L’élection présidentielle se fera sans Jean-Pierre Chevènement. Le président d’honneur du MRC a annoncé mercredi qu’il renonçait à sa candidature. Le sénateur de Belfort a avancé une "question de moyens" pour expliquer ce renoncement, trois mois seulement après avoir annoncé sa candidature. En partie seulement. Europe1.fr dresse la liste.

Un manque de moyens. C’est donc la principale raison du jet de l’éponge de Jean-Pierre Chevènement, selon l’intéressé lui-même. "N’ayant plus aujourd’hui les moyens de continuer ma campagne, je décide de retirer ma candidature à l’élection présidentielle", écrit-il dans un communiqué  "A un moment donné, il faut être lucide", embraye Julien Landfried, porte-parole de l’ex-candidat, joint par Europe1.fr "Jean-Pierre Chevènement lui-même avait prévenu que ce serait difficile, et qu’il se présentait pour faire "bouger les lignes".

Des sondages en berne. Avant sa déclaration de candidature début novembre 2011, Jean-Pierre Chevènement n’était même pas "testé" par les instituts de sondage. Et après son annonce… ça n’a pas changé grand-chose. Jean-Pierre Chevènement n’a jamais réussi à quitter ce club si peu envié des candidats quasiment inexistants en termes d’intentions de vote. Le sénateur de Belfort n’a ainsi jamais dépassé les 1% dans les sondages, comme Hervé Morin, Nicolas Dupont-Aignan ou encore Philippe Poutou. "On a clairement manqué de surface médiatique", argumente Julien Landfried. Dès lors, à moins de trois mois du premier tour, sa position devenait difficilement tenable.

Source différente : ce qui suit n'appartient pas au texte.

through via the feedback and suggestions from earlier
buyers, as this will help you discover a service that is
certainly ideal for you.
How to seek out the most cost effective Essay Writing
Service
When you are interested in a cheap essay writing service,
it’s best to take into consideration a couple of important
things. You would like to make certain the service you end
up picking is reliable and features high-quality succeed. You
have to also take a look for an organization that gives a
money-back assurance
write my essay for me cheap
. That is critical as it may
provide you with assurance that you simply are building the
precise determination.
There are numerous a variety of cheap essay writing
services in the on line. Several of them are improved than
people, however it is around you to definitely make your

Des parrainages trop rares. Vieux loup de mer de la politique française, Jean-Pierre Chevènement peut se targuer d’un réseau important sur tout le territoire. Cela n’a pourtant pas suffi.… En décembre, Jean-Pierre Chevènement annonçait fièrement  avoir déjà récolté 250 parrainages d’élu, sur les 500 nécessaires pour se présenter. Mais deux mois plus tard, l’ex-candidat a péniblement dépassé les 400 promesses de signatures, et chaque paraphe devenait de plus en plus difficile à décrocher.

Sur le fond… Il voulait "faire bouger les lignes" et estime y être (un peu) parvenu. Sur l’Europe et sur le produire français, Jean-Pierre Chevènement juge, selon son entourage, que les positions des deux candidats dont il est le plus proche, François Hollande et Jean-Luc Mélenchon, ont évolué favorablement. "Mais il reste quelques sujets qui nous préoccupent, notamment sur le front de la crise, de la renégociation du traité européen initié par le couple franco-allemand ", assure Julien Landfried. "Il faudra continuer à pousser dans notre sens pendant la campagne", prévient-il.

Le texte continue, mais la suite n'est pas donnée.